* Work instruction:
Output, word for word, the span of lines that starts at the one containing "So finden Sie uns" and ends at the last line of the records.

Dataset records:
⁂

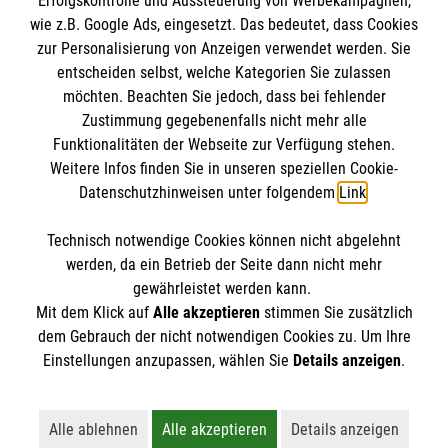
Erfolgskontrolle und Aussteuerung von Werbekampagnen,
Impressum
wie z.B. Google Ads, eingesetzt. Das bedeutet, dass Cookies
Datenschutz
Die Malteser
zur Personalisierung von Anzeigen verwendet werden. Sie
Barrierefreiheit
entscheiden selbst, welche Kategorien Sie zulassen
Kontakt
möchten. Beachten Sie jedoch, dass bei fehlender
Malteser in Deutschland
Zustimmung gegebenenfalls nicht mehr alle
Ansprechpersonen
Malteserorden
Funktionalitäten der Webseite zur Verfügung stehen.
Spendenkonto
Weitere Infos finden Sie in unseren speziellen Cookie-
Sharepoint
Datenschutzhinweisen unter folgendem
Link
.
Empfänger: Malteser Hilfsdienst e.V.
Technisch notwendige Cookies können nicht abgelehnt
Bank: Pax-Bank für Kirche und Caritas eG
So finden Sie uns
werden, da ein Betrieb der Seite dann nicht mehr
IBAN: DE18 3706 0120 1201 2102 47
gewährleistet werden kann.
Mit dem Klick auf
Alle akzeptieren
stimmen Sie zusätzlich
BIC: GENODED1PA7
Stolberger Straße 319
dem Gebrauch der nicht notwendigen Cookies zu. Um Ihre
Der Malteser Hilfsdienst e.V. ist als eingetragene
Einstellungen anzupassen, wählen Sie
Details anzeigen
.
50933 Köln
gemeinnützige Organisation von der Körperschaft- und
Telefon: 0221 949760 0
Gewerbesteuer befreit.
Alle ablehnen
Alle akzeptieren
Details anzeigen
Lehnt alle nicht-essentiellen Cookies ab
Akzeptiert alle Cookies einschließl
Öffnet detaillie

⁂

* Solution to this exercise:
So finden Sie uns
werden, da ein Betrieb der Seite dann nicht mehr
IBAN: DE18 3706 0120 1201 2102 47
gewährleistet werden kann.
Mit dem Klick auf
Alle akzeptieren
stimmen Sie zusätzlich
BIC: GENODED1PA7
Stolberger Straße 319
dem Gebrauch der nicht notwendigen Cookies zu. Um Ihre
Der Malteser Hilfsdienst e.V. ist als eingetragene
Einstellungen anzupassen, wählen Sie
Details anzeigen
.
50933 Köln
gemeinnützige Organisation von der Körperschaft- und
Telefon: 0221 949760 0
Gewerbesteuer befreit.
Alle ablehnen
Alle akzeptieren
Details anzeigen
Lehnt alle nicht-essentiellen Cookies ab
Akzeptiert alle Cookies einschließl
Öffnet detaillie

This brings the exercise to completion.